Американский политологический «научный» истеблишмент и связанные с ним псевдоакадемические структуры, такие как западная журналистика, или, скорее, скорее ученость, служат движущей силой, двигателем автомобиля для краш-тестов, который разгоняется до очень высокой скорости, чтобы затем с огромной силой разбиться о бетонную стену, чтобы ученые-промышленники могли просеять искореженные обломки и манекены для краш-тестов, чтобы понять последствия и применить полученные уроки в конструкции нового автомобиля. И действительно, столкновение испытательного автомобиля западного интеллектуального класса с идеями, знаниями, а точнее, их отсутствием, о внешнем мире, о своих заблуждениях относительно всего, что не связано с абстракциями на белой доске, с неподвижной бетонной стеной реальности было разрушительным. Эта авария обнажила остатки и без того шаткой репутации и претензии на актуальность и целостность американского интеллектуального класса, этих пресловутых Менкеновских дебилов с докторской степенью. Тестовый автомобиль был полностью разбит, и мало что осталось для спасения.

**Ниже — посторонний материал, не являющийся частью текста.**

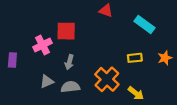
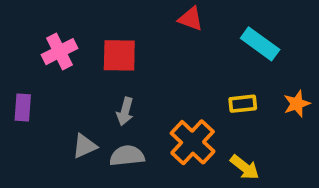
pink cross: (42, 45) -> (59, 52), moved

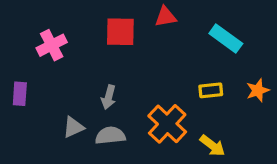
red triangle: (191, 19) -> (166, 17), turned -30
red square: (119, 55) -> (120, 32), moved

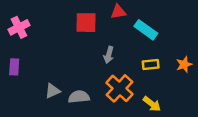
cyan rectangle: (226, 38) -> (146, 30), moved
pink cross: (52, 45) -> (19, 27), moved
gray arrow: (109, 97) -> (109, 55), moved

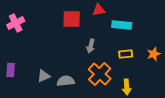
cyan rectangle: (146, 30) -> (122, 25), turned -30
purple rectangle: (14, 67) -> (11, 70), moved
yellow arrow: (152, 104) -> (127, 87), turned 49

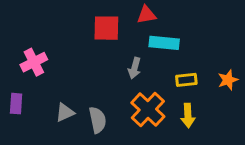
pink cross: (16, 23) -> (34, 62), moved
cyan rectangle: (122, 25) -> (164, 43), moved
gray semicircle: (66, 81) -> (98, 120), turned 84
yellow arrow: (127, 87) -> (188, 115), moved

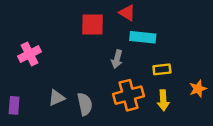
red triangle: (146, 15) -> (127, 13), turned 42
orange star: (228, 80) -> (198, 89), moved
purple rectangle: (16, 104) -> (14, 105), moved
orange cross: (148, 110) -> (129, 95), turned 32

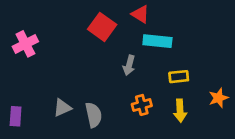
red square: (93, 24) -> (102, 27), turned 35
pink cross: (30, 54) -> (25, 44), moved
orange cross: (129, 95) -> (142, 105), size x0.6

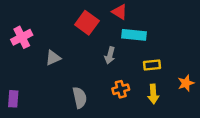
gray triangle: (62, 108) -> (53, 58), moved

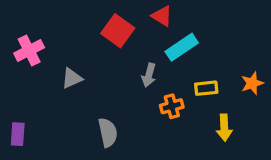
cyan rectangle: (134, 35) -> (182, 47), turned -40
orange star: (186, 83) -> (252, 83), moved
orange cross: (121, 89) -> (172, 106), moved
yellow arrow: (153, 94) -> (224, 128), moved

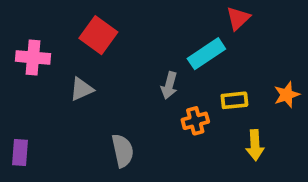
red triangle: (162, 16) -> (238, 18), moved, turned 45
red square: (118, 31) -> (98, 35), moved
pink cross: (29, 50) -> (33, 57), turned 32

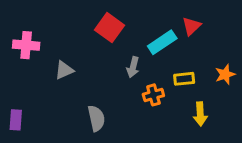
red triangle: (238, 18) -> (191, 26), moved
red square: (98, 35) -> (109, 28), moved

Любой человек с более или менее серьезным профессиональным военным и разведывательным образованием, читавший первое издание знаменитой книги Збигнева Бжезинского 1997 года «Великая шахматная доска: Американское превосходство и его геостратегические императивы», в первую очередь в этой весьма отчетливой американской геополитической эхо-камере, начиная от авторитетных „мыслителей“ и заканчивая истеблишментными изданиями, скорее всего, не мог отделаться от ощущения присутствия при геополитическом легилименции. Опус Бжезинского вышел вслед за двумя другими знаменитыми работами американских «экспертов» - почти сразу же дискредитированным обещанием «Конца истории» Фукуямы 1992 года и фундаментальной «Столкновением цивилизаций» Хантингтона 1993 года, в которой, несмотря на некоторые ясные мысли, много неточностей. Как и большинство предыдущих работ многих знаменитых американских интеллектуалов, Фукуяма и Хантингтон продемонстрировали полное незнание реальной войны и того, как она формирует общества. Это было вполне естественно для американских политологов, пытающихся понять природу и сложность реальной войны, особенно то, как она служит основным инструментом геополитики, а также ее растущую тактическую, оперативную и стратегическую сложность, обусловленную научно-технической революцией.

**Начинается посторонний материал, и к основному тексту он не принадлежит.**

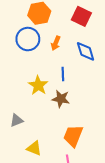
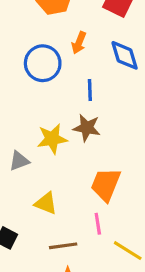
blue circle: (28, 39) -> (43, 63), moved
yellow star: (38, 85) -> (52, 139), moved, turned 30

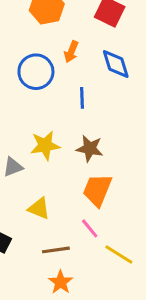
brown star: (87, 128) -> (90, 149), moved
pink line: (98, 224) -> (90, 228), turned -30

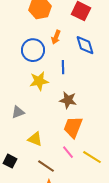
yellow star: (45, 145) -> (39, 81), moved
brown line: (56, 250) -> (46, 166), turned 42
yellow line: (119, 255) -> (92, 157), moved

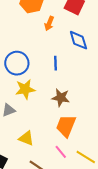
orange arrow: (56, 37) -> (49, 23), moved
blue circle: (33, 50) -> (17, 63), moved
yellow star: (39, 81) -> (25, 89), moved

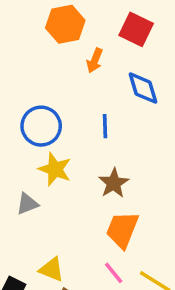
yellow star: (25, 89) -> (55, 169), turned 30
brown star: (61, 98) -> (114, 183), turned 30
yellow triangle: (26, 138) -> (51, 269), moved

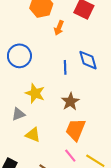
blue diamond: (143, 88) -> (88, 60), moved
blue circle: (41, 126) -> (19, 56), moved
yellow triangle: (51, 269) -> (33, 135), moved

Дипломы в области политологии, экономики (эвфемизм для финансов), права или коммуникаций — доминирующие дипломы среди интеллектуальной и властной элиты Америки — не дают важнейших знаний и набора инструментов, необходимых для компетентного описания баланса мировой власти. В мире людей с серьезными профессиональными навыками, начиная от медицины и заканчивая STEM и современными военными, эти дипломы известны как «мягкие дипломы», которые не требуют интеллектуальных и физических усилий, а также проверяются на практических результатах. Перефразируя изречение Михаила Мишустина, можно легко найти хорошего политолога среди бывших инженеров или командиров мотострелковых батальонов или полков ПВО, но было бы трудно найти даже посредственного кардиохирурга, аэрокосмического инженера или командира фрегата среди бывших политологов, хотя известно, что американские военные проводят своих офицеров через такие программы обучения с не слишком блестящими результатами.
Бжезинский выделяется здесь как особая фигура не только из-за своей фанатичной русофобии, но и из-за его очень заметного положения в качестве советника по внешней политике в администрации Обамы, а позже, перед смертью, при Джо Байдене и, в целом, в истеблишменте Демократической партии, восходящем ко временам Линдона Джонсона. В этом отношении этот профессиональный политолог, отличившийся в качестве советника по национальной безопасности в администрации Картера, был классическим продуктом американской гуманитарной академии в том смысле, что большинство ее “продуктов” никогда не имели сколько-нибудь серьезного представления ни о реальных научно-технических достижениях, ни, как это происходит даже сегодня, имел какое-либо четкое представление об истории царской/советской или современной России, экономике, культурных особенностях и, особенно, о ее военной истории. Примечательно, что эти самые люди очень плохо понимают свою собственную страну, Соединенные Штаты, именно потому, что современное американское высшее образование не предоставляет необходимого набора инструментов для надлежащего взаимодействия с этой реальностью. Единственный инструмент, который дает это образование, - это умение сопоставлять точно отобранные факты, которые служат политически целесообразному повествованию, но не дают объективной картины.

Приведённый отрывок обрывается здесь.